The trapezoid-shaped fresco, measuring approximately 1.12 by 1.5 meters, was discovered during excavations in an ancient basement at the corner of the rue des Noces d'Argent (vicolo delle Nozze d Argento) and Balcons street (Vicolo dei Balconi), two of the cobblestone streets of the ancient, buried city.
Above the fresco, we can see what probably corresponds to the imprint of the staircase of this room which was to be a tavern twenty centuries ago with, on the upper floor, a dwelling occupied by the owners, or more likely, given the presence of gladiators, by prostitutes, says the ministry in a statement.
"A few years ago, the site of Pompeii was known around the world for its negative image: collapses, employee strikes and tourist queues under the sun," said Italian Minister of Culture Dario Franceschini.
"Today, it is a welcoming site, with millions of additional tourists, but above all a site once again dedicated to research, as evidenced by the ongoing excavations.This new discovery shows that Pompeii is an inexhaustible mine of knowledge for archaeologists, "he added.

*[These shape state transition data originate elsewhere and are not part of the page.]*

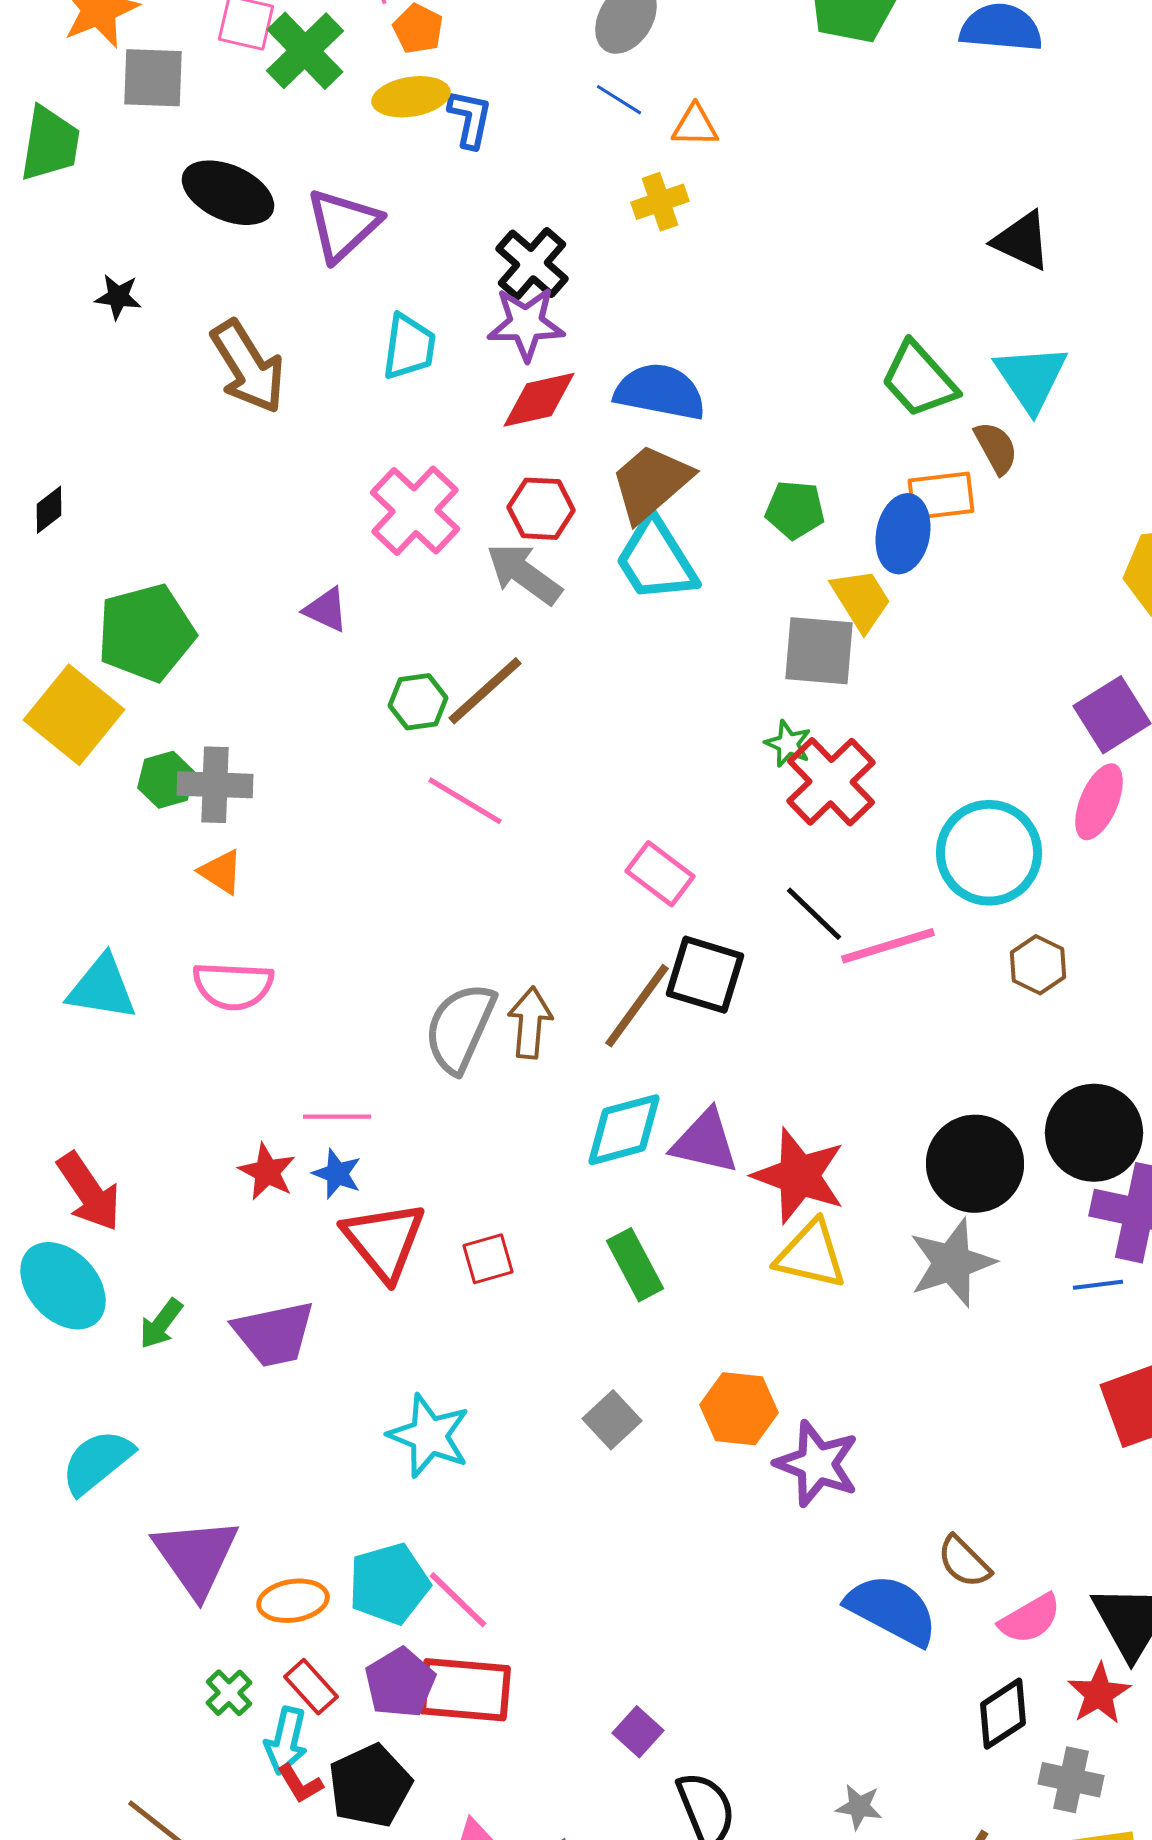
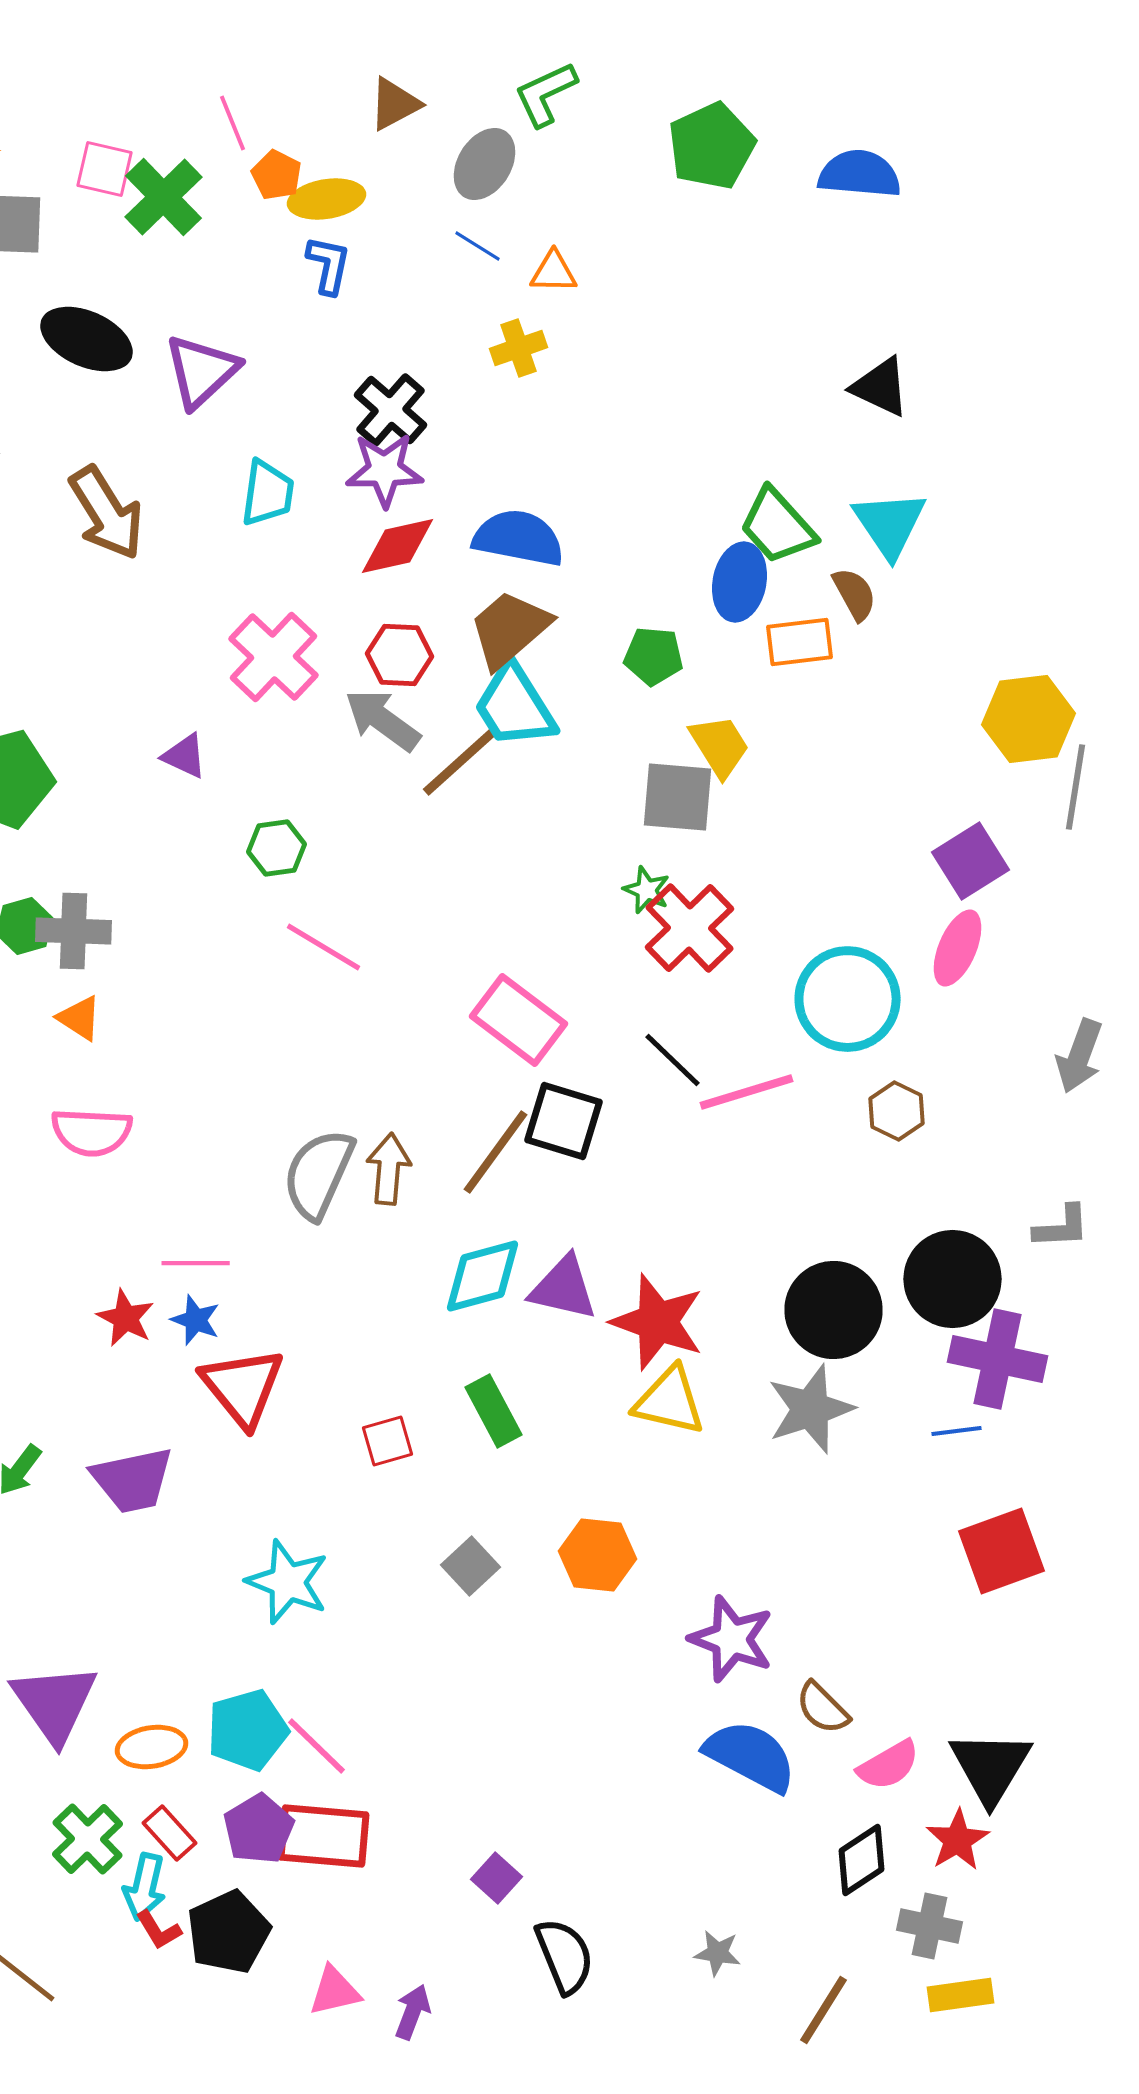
yellow ellipse: (411, 97) -> (326, 199), moved
blue ellipse: (903, 534) -> (740, 582), moved
brown line: (485, 691) -> (460, 762), moved
pink rectangle: (660, 874) -> (518, 1020), size x1.4
red square: (488, 1259) -> (388, 1441), moved
purple star: (817, 1464) -> (732, 1639), moved
green cross: (229, 1693) -> (88, 1839), size x1.5

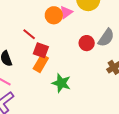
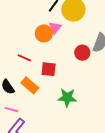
red square: (41, 50) -> (49, 69), moved
orange rectangle: (41, 63) -> (30, 85), moved, turned -66

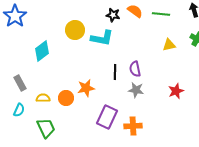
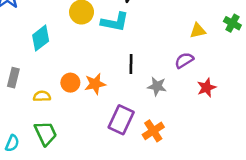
purple semicircle: (135, 69) -> (184, 60), moved, turned 70
gray rectangle: (20, 83) -> (13, 78), turned 42
orange circle: (66, 98) -> (70, 83), moved
cyan semicircle: (19, 110) -> (12, 143), moved
orange cross: (133, 126) -> (153, 131), turned -30

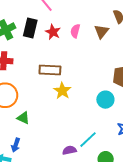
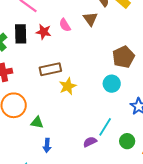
pink semicircle: (75, 31) -> (65, 25), turned -32
yellow star: (62, 91) -> (68, 86), turned 30
blue arrow: (16, 145) -> (47, 145), moved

For Massimo Osanna, director of the excavations, quoted in the release, the interest of the fresco lies in "the realistic representation of injuries, such as the wrist and breast of the beaten gladiator, which lets the blood flow and wets his leggings" .
"We do not know the outcome of the fight, there could be death but also grace, the latter being suggested by the gesture of the hand made by the Thracian as to implore salvation".
Tourist site among the most visited of Italy, the ancient Roman city of Pompeii was buried by the eruption of Vesuvius in the year 79. If the writings of Pliny the Younger date the catastrophe to August 24, 79, recent search find it rather in autumn of the same year.